What you will do
Note the line containing "chocolate cake"; from it through the last line below, give only those lines again, exactly, both ends included, skipping pictures.

Data to use
========================

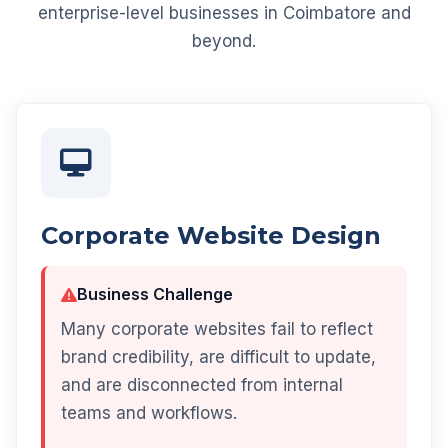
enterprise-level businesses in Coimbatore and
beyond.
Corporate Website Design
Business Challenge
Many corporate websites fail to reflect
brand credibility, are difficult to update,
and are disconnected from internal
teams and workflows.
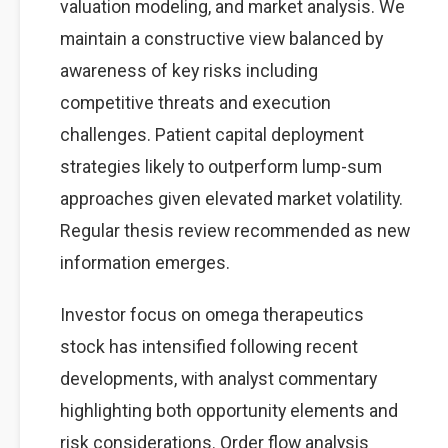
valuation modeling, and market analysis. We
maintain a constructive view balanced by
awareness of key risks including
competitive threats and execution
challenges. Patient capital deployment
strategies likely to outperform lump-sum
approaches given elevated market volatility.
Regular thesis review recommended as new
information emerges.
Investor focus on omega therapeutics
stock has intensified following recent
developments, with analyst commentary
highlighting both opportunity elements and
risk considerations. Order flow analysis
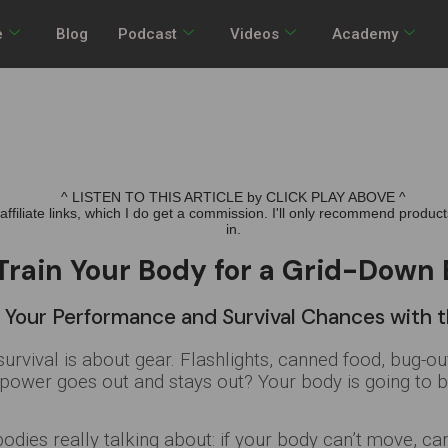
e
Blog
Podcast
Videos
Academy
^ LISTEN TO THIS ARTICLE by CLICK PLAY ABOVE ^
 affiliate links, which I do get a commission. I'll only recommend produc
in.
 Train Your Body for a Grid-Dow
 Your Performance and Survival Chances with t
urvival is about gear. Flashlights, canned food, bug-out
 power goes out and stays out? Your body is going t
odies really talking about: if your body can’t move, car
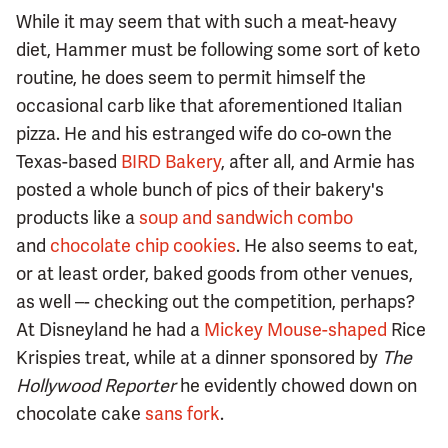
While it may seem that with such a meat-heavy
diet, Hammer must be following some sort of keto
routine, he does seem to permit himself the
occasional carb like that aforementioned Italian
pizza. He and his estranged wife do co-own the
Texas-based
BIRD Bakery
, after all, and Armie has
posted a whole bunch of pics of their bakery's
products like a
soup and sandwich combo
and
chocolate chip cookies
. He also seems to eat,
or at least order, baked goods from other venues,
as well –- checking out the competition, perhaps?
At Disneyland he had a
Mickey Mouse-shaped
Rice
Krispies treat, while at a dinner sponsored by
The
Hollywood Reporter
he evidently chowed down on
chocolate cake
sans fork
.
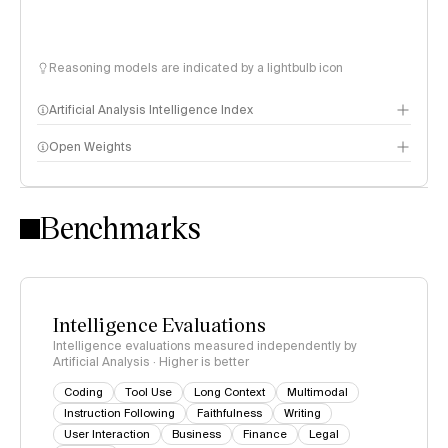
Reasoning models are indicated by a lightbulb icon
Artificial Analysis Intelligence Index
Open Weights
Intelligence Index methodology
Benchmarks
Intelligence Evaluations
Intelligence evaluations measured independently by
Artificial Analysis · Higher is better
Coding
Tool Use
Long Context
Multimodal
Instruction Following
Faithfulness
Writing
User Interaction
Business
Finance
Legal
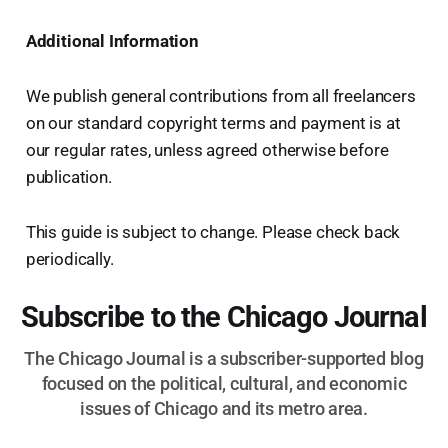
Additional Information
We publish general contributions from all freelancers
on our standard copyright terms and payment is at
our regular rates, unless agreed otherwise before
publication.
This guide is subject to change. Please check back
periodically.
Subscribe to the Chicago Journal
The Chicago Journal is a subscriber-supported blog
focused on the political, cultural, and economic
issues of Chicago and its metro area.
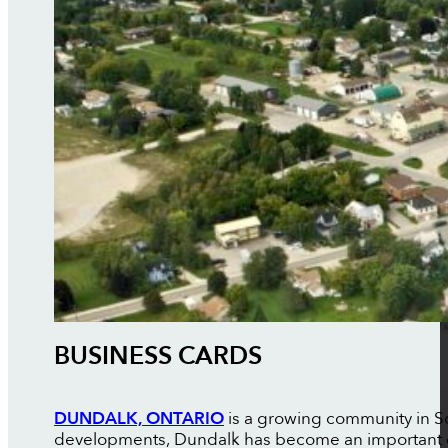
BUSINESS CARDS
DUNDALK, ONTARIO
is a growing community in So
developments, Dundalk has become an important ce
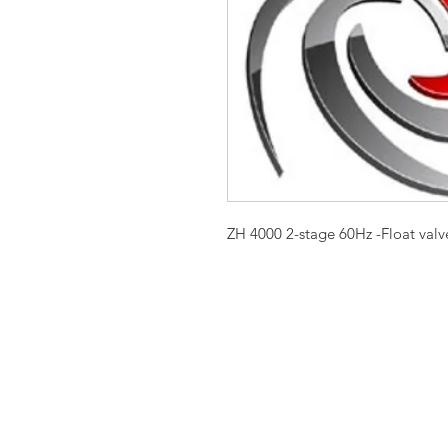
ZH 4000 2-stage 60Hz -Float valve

========================

Task solution
chocolate cake
sans fork
.
Reasoning models are indicated by a lightbulb icon
Artificial Analysis Intelligence Index
Open Weights
Intelligence Index methodology
Benchmarks
Intelligence Evaluations
Intelligence evaluations measured independently by
Artificial Analysis · Higher is better
Coding
Tool Use
Long Context
Multimodal
Instruction Following
Faithfulness
Writing
User Interaction
Business
Finance
Legal
Additional Information
We publish general contributions from all freelancers
on our standard copyright terms and payment is at
our regular rates, unless agreed otherwise before
publication.
This guide is subject to change. Please check back
periodically.
Subscribe to the Chicago Journal
The Chicago Journal is a subscriber-supported blog
focused on the political, cultural, and economic
issues of Chicago and its metro area.
BUSINESS CARDS
DUNDALK, ONTARIO
is a growing community in So
developments, Dundalk has become an important ce
ZH 4000 2-stage 60Hz -Float valve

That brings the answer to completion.